I found that I found support in the transition to motherhood, vocational ministry, and a desire for
spiritual family via volunteering with the faith-based CSSP. I found that the natural
environment's beauty nested the work, and that participants envisioned a future of safe and
loving relationships by sharing/receiving each other's gifts to provide what we need.
Why
This study helped a local faith-based CSSPs to imagine an ideal that propelled their work amid
the constraints that they encounter as they organize in a system that relies on wealth disparity.
I made transparent the research bent toward compassionate communitas by including the me as
the researcher as one participant in addition to the five individual adults.
This study mattered because no other known study has created storied systems design of
interviews, stories, and photographs, and analyzed findings via compassionate communitas, to
understand how people envision and experience partnerships.
This study offered unique approach to understanding faith-based CSSPs from a board and
volunteer perspective. Practitioners idealized what propels their work. Researchers can learn
how a faith-based CSSP can influence a more compassionate and communal society to counter
how society ostracizes people via limiting access to resources and safe love.
This integration mattered because ideals show what faith-based CSSPs, and society, needs to
improve access to basic resources and safe love.
The stories revealed gaps and connections between ideal and reality because they illustrated how
the researcher felt and made meaning from her experience volunteering, what she learned, as
2. compared to participants’ ideal vision of partnership amid the everyday realities of faith-based
CSSPs.
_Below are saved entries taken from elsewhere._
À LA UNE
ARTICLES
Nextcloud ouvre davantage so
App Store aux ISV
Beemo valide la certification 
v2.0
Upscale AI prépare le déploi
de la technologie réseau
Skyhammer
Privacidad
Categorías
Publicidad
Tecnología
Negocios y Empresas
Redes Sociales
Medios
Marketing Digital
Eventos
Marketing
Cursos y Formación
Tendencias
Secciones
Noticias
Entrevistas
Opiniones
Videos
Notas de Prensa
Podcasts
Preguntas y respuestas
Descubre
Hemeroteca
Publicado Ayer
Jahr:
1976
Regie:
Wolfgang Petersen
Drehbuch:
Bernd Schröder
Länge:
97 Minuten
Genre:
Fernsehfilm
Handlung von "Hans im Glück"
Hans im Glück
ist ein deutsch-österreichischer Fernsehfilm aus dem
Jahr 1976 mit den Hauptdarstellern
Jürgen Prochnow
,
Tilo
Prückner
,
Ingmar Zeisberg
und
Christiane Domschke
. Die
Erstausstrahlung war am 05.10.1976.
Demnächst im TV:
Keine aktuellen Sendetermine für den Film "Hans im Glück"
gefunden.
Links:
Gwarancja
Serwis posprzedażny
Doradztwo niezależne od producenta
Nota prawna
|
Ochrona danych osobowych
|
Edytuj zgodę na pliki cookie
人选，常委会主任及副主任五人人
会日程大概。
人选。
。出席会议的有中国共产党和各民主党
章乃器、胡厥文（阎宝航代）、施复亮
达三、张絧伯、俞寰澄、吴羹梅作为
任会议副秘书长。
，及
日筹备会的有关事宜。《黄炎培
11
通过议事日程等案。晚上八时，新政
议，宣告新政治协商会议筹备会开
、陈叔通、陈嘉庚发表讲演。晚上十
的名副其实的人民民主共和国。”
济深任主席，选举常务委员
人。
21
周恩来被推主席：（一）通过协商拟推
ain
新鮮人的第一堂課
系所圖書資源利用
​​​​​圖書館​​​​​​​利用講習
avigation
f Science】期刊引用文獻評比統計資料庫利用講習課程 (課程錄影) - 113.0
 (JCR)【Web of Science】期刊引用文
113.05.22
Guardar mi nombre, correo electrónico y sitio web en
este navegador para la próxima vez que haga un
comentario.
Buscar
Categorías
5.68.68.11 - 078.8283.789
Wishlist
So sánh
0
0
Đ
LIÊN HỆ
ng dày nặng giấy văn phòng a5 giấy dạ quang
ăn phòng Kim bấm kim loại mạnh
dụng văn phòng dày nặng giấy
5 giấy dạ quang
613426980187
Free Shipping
This study honored both the researcher and participants.
How
I created and applied storied systems design to integrate partners' ideal visions of the future of
partnership with the researcher’s reflective short stories and photographs of the past.
First, I wrote seven stories that aligned with types of organizational storytelling to reflect on my
interpretation with volunteering for the faith-based CSSP.
Second, I included photographs from volunteering from 2012-2015. The photographs did not
show personally identifiable information, but included detail, nature, and establishing images of
the researcher's time volunteering.
Third, I asked participants of a local faith-based CSSP questions about their ideal vision of a
partnership of the future, and then rewind to present day to ask what realities impede that vision,
who they need to help change reality to match their ideal, and what they need from society to
support their work. The open-ended interview questions did not bias participants to
compassionate communitas because the questions use “ideal vision of partnership” instead.
Fourth, I explained findings by integrating stories and photographs with the idealized participant
conversations to discover the presence of compassionate communitas. Compassionate
communitas involved eight dimensions: (1) Collective responding, (2) Noticing suffering, (3)
Empathy, (4) Action to alleviate suffering, (5) Communicating concern, (6) Sense-crafting, (7)
Transitional experience, and (8) Transforming to complex wholeness.
Who
I interviewed 5 individual adult participants from a local faith-based CSSP with which the
researcher volunteered. These participants held various roles. I wove together my reflective
short stories and photographs of my time volunteering with the interviews for a past to future
glimpse of an ideal partnership's relationship with compassionate communitas.
Where
I recruited five adult participants from a local faith-based CSSP via email and at a board meeting
at the organization with two senior leaders' permission. I conducted interview conversations
during Spring 2017 on-site at a partner church with permission granted in a site permission letter
dated December 16, 2016. I successfully defended this dissertation on July 6, 2017, finished the
revisionary and graduation requirements in August 2017, and technically graduated with my
Ph.D in Organizational Systems from Saybrook University May 7, 2017.